Peut-on supposer qu'un phénomène de vases communicants vers l'assurance vie (rendement de 2,8% en 2013) s'est produit ?

Le Livret A souffre de la baisse de son rendement qui est passé de 2,25 à 1 % de 2012 à 2014. Ce mouvement a accompagné la diminution de l’inflation qui est aujourd’hui de 0,3 %. Si en termes réels, le rendement du Livret A n’a pas baissé, en valeur, les Français ont le sentiment inverse. Par ailleurs, il faut noter qu’avec le relèvement des plafonds du Livret A et du Livret de Développement Durable en 2012 et 2013, la collecte de ces deux placements avait atteint sur ces deux années 70 milliards d’euros. Cette collecte nette s’était faite au détriment des livrets bancaires et de l’assurance-vie. Aujourd’hui, nous assistons à un processus de correction. Les ménages se détournent du Livret A et maintiennent des sommes plus importantes qu’auparavant sur leurs comptes courants. Par ailleurs, sur les huit premiers mois de l’année, l’assurance-vie a enregistré une collecte positive de près de 16 milliards d’euros. L’assurance-vie permet aux épargnants de bénéficier d’une garantie en capital avec les fonds euros dont le rendement est fixé annuellement par la compagnie d’assurance. Le rendement moyen, en 2013, était de 2,8 %. Il devrait être de 2,6 % en 2014. Par ailleurs, les épargnants peuvent également affecter une partie de leur épargne sur des unités de compte dont la valeur est fixée par les marchés. Pour les unités de compte, il n’y pas de garantie du capital. En revanche, sur longue période, le rendement est logiquement supérieur à celui des fonds euros. L’assurance-vie bénéficie, par ailleurs, d’un cadre fiscal attractif. Huit ans après l’ouverture d’un contrat d’assurance-vie, le taux d’imposition est de 7,5 % auquel il faut ajouter les prélèvements sociaux qui s’élèvent actuellement à 15,5 %.
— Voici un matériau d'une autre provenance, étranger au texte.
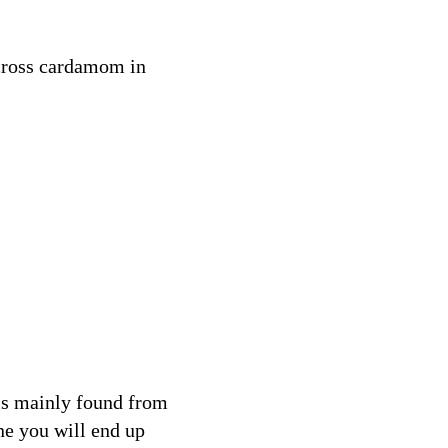
across cardamom in
is mainly found from
e you will end up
Certes, il ne faut pas surévaluer les liens entre Livret A et assurance-vie. En effet, ce sont des produits de nature différente. L’assurance-vie est en concurrence avec l’immobilier. En revanche, le plan d’épargne logement avec son rendement de 2,5 % rentre en concurrence tant avec le Livret A qu’avec l’assurance-vie. Depuis plus d’un an, le PEL enregistre un fort taux de croissance.

Certains épargnants ont-ils pu placer leur épargne ailleurs qu'en France, dans des assurances-vie plus rémunératrices ?

Depuis plusieurs années, des ménages ont décidé en toute légalité de placer tout ou partie de leur épargne à l’étranger et tout particulièrement au Luxembourg. Quelques milliard d’euros se sont ainsi logés dans des contrats d’assurance-vie à l’étranger. Les épargnants qui ont fait un tel choix cherchent des produits plus rémunérateurs avec une meilleure garantie du capital. En revanche, cela n’affecte que marginalement la collecte du Livret A qui est avant tout un produit d’épargne populaire, de court terme. Le ticket d’entrée pour des contrats à l’étranger est de plusieurs dizaines de milliers d’euros quand le plafond du Livret A est de 22 950 euros et celui du Livret de Développement Durable est de 12 000 euros.

Les plus modestes sont-ils nombreux à ne plus épargner ? Pourquoi ? Avec quelles conséquences ?

Le taux d’épargne varie fortement en fonction des revenus. En 2009, les 25 % des ménages épargnant la part la plus importante de leurs revenus (soit plus de 33 %) contribuent à 72 % de l’épargne nationale annuelle qui s’élève à environ 200 milliards d’euros. Près de 40 % des ouvriers ou des employés n’épargnent pas quand ce taux est de 20 % chez les cadres. Avec la crise, la proportion des Français à ne pas pouvoir épargner a tendance à s’accroître. Or, évidemment, cette incapacité à épargner fragilise la situation des personnes concernées. Le fait de ne pas avoir une poche d’épargne expose fortement les ménages à des difficultés en cas de perte d’emploi. C’est également une raison avancée pour demander des étalements de paiement pour les impôts. Les ménages sans épargne sont en situation de vulnérabilité face à des échéances comme le paiement des loyers ou le remboursement des emprunts immobiliers.